Des partenariats trop fragiles
L’accès au droit commun (emploi, santé, logement) devrait être facilité, mais les passerelles restent faibles. Peu de départements ont mis en place les commissions d’accès à l’autonomie ou des protocoles partenariaux. Les jeunes se retrouvent alors dans un entre-deux : plus protégés par l’ASE, mais pas encore intégrés dans les dispositifs de droit commun.
Des moyens en hausse, des pratiques très variables
Les départements consacrent 1,2 Md€ à l’accompagnement après 18 ans. Mais le taux de poursuite (jeunes effectivement accompagnés en accueil provisoire jeune majeur, indicateur ONPE) n’est que de 51 % en 2023, avec de forts écarts : 32 % dans le premier quartile, 58 % dans le troisième. La durée d’accompagnement varie de 12 à 25 mois selon les territoires.
En 2022, environ 34 400 jeunes majeurs étaient accompagnés par l’ASE.

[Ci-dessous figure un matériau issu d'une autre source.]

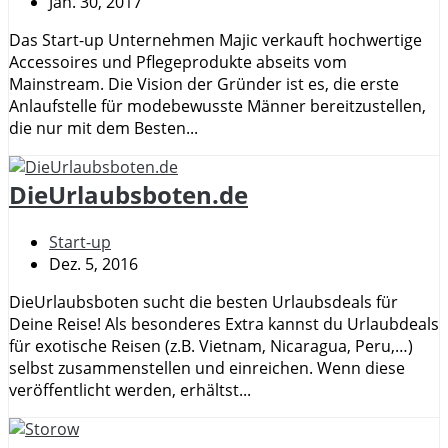
Jan. 30, 2017
Das Start-up Unternehmen Majic verkauft hochwertige
Accessoires und Pflegeprodukte abseits vom
Mainstream. Die Vision der Gründer ist es, die erste
Anlaufstelle für modebewusste Männer bereitzustellen,
die nur mit dem Besten...
DieUrlaubsboten.de
Start-up
Dez. 5, 2016
DieUrlaubsboten sucht die besten Urlaubsdeals für
Deine Reise! Als besonderes Extra kannst du Urlaubdeals
für exotische Reisen (z.B. Vietnam, Nicaragua, Peru,…)
selbst zusammenstellen und einreichen. Wenn diese
veröffentlicht werden, erhältst...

Côté finances, les dépenses d’ASE ont augmenté de 39 % entre 2016 et 2023, surtout parce que le nombre d’enfants accompagnés a progressé ; le coût moyen par bénéficiaire n’augmente que de 6 % en euros courants
Qui est accompagné… et pour combien de temps ?

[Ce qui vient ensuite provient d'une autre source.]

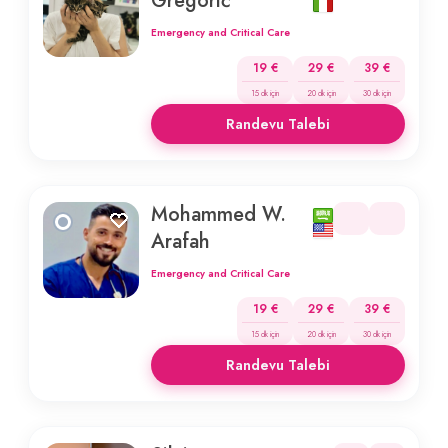
Gregorič
Emergency and Critical Care
19 €
29 €
39 €
15 dk için
20 dk için
30 dk için
Randevu Talebi
Mohammed W.
Arafah
Emergency and Critical Care
19 €
29 €
39 €
15 dk için
20 dk için
30 dk için
Randevu Talebi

Les jeunes en situation de handicap sont davantage accompagnés (≈ 75 % ; +10 pts vs moyenne), pour environ 2 ans. Les mineurs non accompagnés (MNA) sont, eux, quasi-systématiquement accompagnés (entre 79 % et 100 %), mais avec des durées variables selon les départements
Les pistes pour avancer
L’IGAS formule 15 recommandations pour améliorer la situation.
Parmi elles :
- instaurer un entretien systématique au moment de la sortie,
- simplifier le dispositif du « pécule »,
- développer les partenariats avec bailleurs sociaux, missions locales et assurance maladie,
- prolonger l’accompagnement au-delà de 21 ans,
- créer un pilotage national renforcé avec des indicateurs de suivi.
Une urgence sociale et éthique
Derrière les chiffres, il y a des vies. Ne pas accompagner ces jeunes, c’est les exposer à l’exclusion, mais aussi générer un coût social massif (hébergement d’urgence, RSA, soins, justice).
L’IGAS le rappelle : investir dans l’accompagnement, c’est investir dans l’avenir.